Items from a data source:
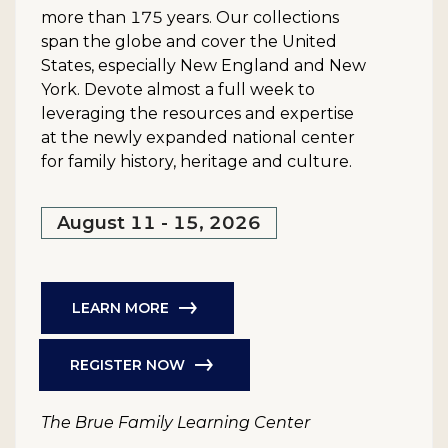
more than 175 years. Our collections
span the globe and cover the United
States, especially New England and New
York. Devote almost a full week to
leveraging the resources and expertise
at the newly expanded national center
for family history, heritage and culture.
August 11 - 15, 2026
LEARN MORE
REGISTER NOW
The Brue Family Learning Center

==

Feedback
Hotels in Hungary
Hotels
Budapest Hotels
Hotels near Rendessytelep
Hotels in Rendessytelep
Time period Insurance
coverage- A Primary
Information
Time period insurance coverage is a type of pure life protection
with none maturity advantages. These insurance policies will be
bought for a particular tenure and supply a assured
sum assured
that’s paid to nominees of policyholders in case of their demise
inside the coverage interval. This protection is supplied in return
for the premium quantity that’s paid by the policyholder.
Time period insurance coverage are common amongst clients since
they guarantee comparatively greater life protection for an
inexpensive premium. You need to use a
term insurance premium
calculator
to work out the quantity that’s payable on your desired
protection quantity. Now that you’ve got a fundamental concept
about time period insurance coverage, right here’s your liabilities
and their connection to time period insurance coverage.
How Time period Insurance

Exercise:
Take the records above and return, word for word, only the lines that fall from the line with "protection quantity. Now" to the line with "How Time period Insurance", both of them included.

Response:
protection quantity. Now that you’ve got a fundamental concept
about time period insurance coverage, right here’s your liabilities
and their connection to time period insurance coverage.
How Time period Insurance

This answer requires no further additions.